Extracted entries
........

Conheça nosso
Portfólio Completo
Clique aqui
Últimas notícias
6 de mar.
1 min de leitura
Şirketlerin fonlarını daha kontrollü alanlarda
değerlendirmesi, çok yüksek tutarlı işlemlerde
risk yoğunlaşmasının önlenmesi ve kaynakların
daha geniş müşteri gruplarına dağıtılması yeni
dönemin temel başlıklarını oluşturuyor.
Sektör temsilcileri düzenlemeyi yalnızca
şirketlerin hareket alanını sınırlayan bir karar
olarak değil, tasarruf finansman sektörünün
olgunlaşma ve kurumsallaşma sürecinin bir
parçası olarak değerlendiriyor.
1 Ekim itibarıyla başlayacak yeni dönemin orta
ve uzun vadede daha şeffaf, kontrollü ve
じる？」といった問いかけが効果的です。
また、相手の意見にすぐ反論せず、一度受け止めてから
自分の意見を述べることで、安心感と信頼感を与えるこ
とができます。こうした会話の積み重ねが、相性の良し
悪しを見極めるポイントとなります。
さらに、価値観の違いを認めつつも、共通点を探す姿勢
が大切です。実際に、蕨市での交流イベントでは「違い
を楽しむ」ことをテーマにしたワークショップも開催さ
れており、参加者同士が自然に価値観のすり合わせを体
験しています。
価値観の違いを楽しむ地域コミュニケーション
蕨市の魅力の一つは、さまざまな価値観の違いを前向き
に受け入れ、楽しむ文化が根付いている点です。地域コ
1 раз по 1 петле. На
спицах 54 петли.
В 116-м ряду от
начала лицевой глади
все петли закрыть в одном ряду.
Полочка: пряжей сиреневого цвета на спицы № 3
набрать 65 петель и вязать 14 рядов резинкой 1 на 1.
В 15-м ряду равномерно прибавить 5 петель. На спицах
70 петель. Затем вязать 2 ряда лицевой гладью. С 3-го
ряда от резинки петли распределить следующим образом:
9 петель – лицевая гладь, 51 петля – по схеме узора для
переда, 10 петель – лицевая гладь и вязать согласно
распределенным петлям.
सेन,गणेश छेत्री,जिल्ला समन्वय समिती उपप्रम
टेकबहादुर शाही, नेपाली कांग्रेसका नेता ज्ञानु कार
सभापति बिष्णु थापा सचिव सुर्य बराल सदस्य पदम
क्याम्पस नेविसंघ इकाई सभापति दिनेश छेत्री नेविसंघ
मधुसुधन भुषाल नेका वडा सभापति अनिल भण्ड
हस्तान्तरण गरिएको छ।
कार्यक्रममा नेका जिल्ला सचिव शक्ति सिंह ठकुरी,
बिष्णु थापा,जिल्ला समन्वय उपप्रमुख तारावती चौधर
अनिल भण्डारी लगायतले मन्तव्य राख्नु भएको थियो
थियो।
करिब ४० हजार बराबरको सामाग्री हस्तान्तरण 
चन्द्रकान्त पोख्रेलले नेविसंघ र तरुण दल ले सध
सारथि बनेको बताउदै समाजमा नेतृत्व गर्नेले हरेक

........

Required work
In the data above, find the line that contains "टेकबहादुर शाही, नेपाली" and the line that contains "कार्यक्रममा नेका जिल्ला". Repeat exactly those lines and every line between them, and only those.

Task solution
टेकबहादुर शाही, नेपाली कांग्रेसका नेता ज्ञानु कार
सभापति बिष्णु थापा सचिव सुर्य बराल सदस्य पदम
क्याम्पस नेविसंघ इकाई सभापति दिनेश छेत्री नेविसंघ
मधुसुधन भुषाल नेका वडा सभापति अनिल भण्ड
हस्तान्तरण गरिएको छ।
कार्यक्रममा नेका जिल्ला सचिव शक्ति सिंह ठकुरी,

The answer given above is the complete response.